The MBA is both revered and reviled. To boosters it has advanced the science of management and helped companies, and countries, to grow. Detractors say that it offers little of practical value and instills in students a sense of infallibility that can sink companies and knock economies sideways.
The critics are currently the louder of the two, claiming that particularly the full-time, campus-based MBA has reached saturation point, with too many mediocre courses chasing too few candidates. The Financial Times recently likened them to “the Grand Tour of business education in an age of Airbnb.”

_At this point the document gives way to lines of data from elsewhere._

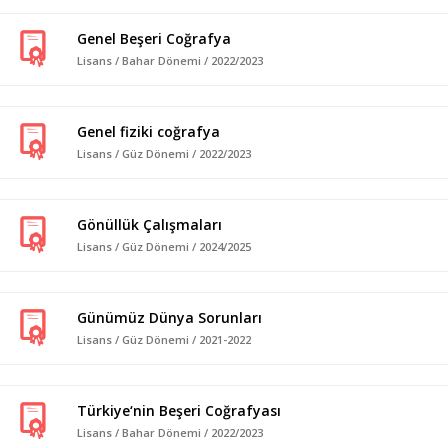
Genel Beşeri Coğrafya
Lisans / Bahar Dönemi / 2022/2023
Genel fiziki coğrafya
Lisans / Güz Dönemi / 2022/2023
Gönüllük Çalışmaları
Lisans / Güz Dönemi / 2024/2025
Günümüz Dünya Sorunları
Lisans / Güz Dönemi / 2021-2022
Türkiye‘nin Beşeri Coğrafyası
Lisans / Bahar Dönemi / 2022/2023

There is a widespread feeling that full-time MBAs are on their last legs, conceded Sangeet Chowfla, the president of the Graduate Management Admission Council, a business-school association. Decline allegedly is hastened by competing qualifications, such as the Masters in Management. “MiMs” have much the same syllabus as MBAs, but take students without management experience straight from undergraduate degrees. They often cost half as much and do not make participants interrupt their careers to study. Such degrees long have been popular at European business schools, and now Americans are following suit.
Non-MBAs now attract 35 percent of people who sit for the GMAT, the de-facto business-school entrance exam, up from 30 percent five years ago. MBAs’ share has dipped proportionately. When King’s College London launches a business school in November, it will offer specialized masters courses, but no MBAs. Stephen Bach, the school’s dean, said that employers like to recruit younger students because they are more flexible and “culturally attuned.”
Look across the world, though, and MBA programs are thriving. The “popular myth” of their demise is exactly that, Chowfla said. Rapid growth in the overall business-education market has offset MBAs’ declining share. Global applications to MBA programs in the 2016/2017 academic year grew by 6 percent, according to GMAC. In Asia they rose by 13 percent: 132,000 students now apply to Asian schools, nearly as many as to American ones. Applications in Europe increased by 3 percent. American courses that enroll more than 200 MBA students, which dominate The Economist’s ranking of MBA programs, report a 4-percent rise.
Demand has, it is true, fallen at smaller American schools. Those with fewer than 200 students saw applications drop by 6 percent this year. These schools enroll around half of all students in America, but they face distinct pressures.
One is Donald Trump. In a survey by Carrington Crisp, a consultancy, around 40 percent of potential applicants said that the new president had discouraged them from studying in the country, with only 3 percent saying that he made them more likely to study there. His anti-immigrant administration’s plans to tighten the rules for graduate work visas may have something to do with this.
“International students are feeling left behind,” explained one, who had opted to study in France instead of America.
Dislike of Trumpism will not deter applicants from the finest American establishments. Few institutions anywhere can match the cachet of Harvard, Wharton or Kellogg, which charge a premium as a result. Second-tier American programs are nearly as expensive, but nowhere near as prestigious. Foreign students may opt for cheaper courses in countries with brighter job prospects. That bodes well for non-American MBA programs.
One partial exception is Britain. British schools lure students from the European Union, in part because they enjoy an automatic right to work at London’s big banks and professional-services firms. Brexit will change that. However, British programs are at least getting cheaper for non-Brits: The collapse in the pound since the Brexit vote in June 2016 has cut the cost to Europeans of attending London Business School by $16,000, for instance. That may help explain why three in every four British schools report a rise in applications this year, according to GMAC.